3.3. The respective Contract is deemed to be fulfilled on the day the Post is published. The Brand will receive a URL/Link to the Post. The non-receipt of the URL/Link does not affect the fulfillment of the Contract.

3.4. For purpose of clarification, the Content Creator will not be part of the Contract concluded between Collabary and Brand. The obligations according to the Contract only apply between Collabary and the Brand.

 

4. ADDITIONAL SERVICES PROVIDED BY COLLABARY

Following separate agreement or at Collabary´s sole discretion without establishing a legal claim of any kind, Collabary also provides reports about the performance of a Content Creator and the Services in the format and frequency as agreed or as Collabary deems fit.

 

5 POST CONTENT

5.1. Brand will be fully liable for Brand Material. The Brand Material shall be provided in a common format and be in line with current market standards. Brand Material will not be returned to Brand (independent of the format of the Brand Material). The Brand grants to Collabary a non-exclusive, transferable, fully paid-up, worldwide and unlimited right and license to use (including to copy, modify, translate, make available, assign and sublicense to its affiliates, Content Creators or subcontractors) Brand Material, solely as is reasonably necessary for Collabary to perform its obligations and exercise its rights relating to the performance of the relevant Services and/or Contract.

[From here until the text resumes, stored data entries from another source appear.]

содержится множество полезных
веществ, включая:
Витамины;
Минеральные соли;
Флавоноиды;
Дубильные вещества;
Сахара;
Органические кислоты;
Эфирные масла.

5.2. Brand shall not include or use any mechanism or functionality in connection with the Brand Material that tracks or collects information regarding users to whom the Post is displayed without Collabary’s prior written consent.

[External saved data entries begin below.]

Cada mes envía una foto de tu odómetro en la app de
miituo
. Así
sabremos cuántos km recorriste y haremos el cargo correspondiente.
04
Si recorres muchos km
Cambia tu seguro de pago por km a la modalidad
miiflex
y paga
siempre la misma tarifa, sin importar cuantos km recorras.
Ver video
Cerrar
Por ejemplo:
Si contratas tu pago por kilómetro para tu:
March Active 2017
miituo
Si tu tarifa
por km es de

5.3. Brand ensures that (i) Brand Material will not violate the trademark, trade names, copyright or other intellectual property or proprietary rights (including domain names) or any other rights (including the rights to privacy, confidentiality and publicity) of any third party ; (ii) the materials and the display of Brand Material as contemplated in the Contract will not be false or misleading and will not constitute an unfair competition practice or unfair commercial practice; (iii) Brand Material will comply with all applicable laws; (iv) Brand Material does not contain any material which is libelous, slanderous, fraudulent or defamatory; (v) Brand Material will not contain nor transmit any malware, viruses, worms, Trojan horses, adware, spyware, or other harmful code or programs; (vi) Brand Material will contain all legally required information, and (vii) Brand Material will contain all other necessary information which has to be given according to platform guidelines and/or regulations on which Brand elected to advertise (e.g. Facebook, Pinterest, etc.).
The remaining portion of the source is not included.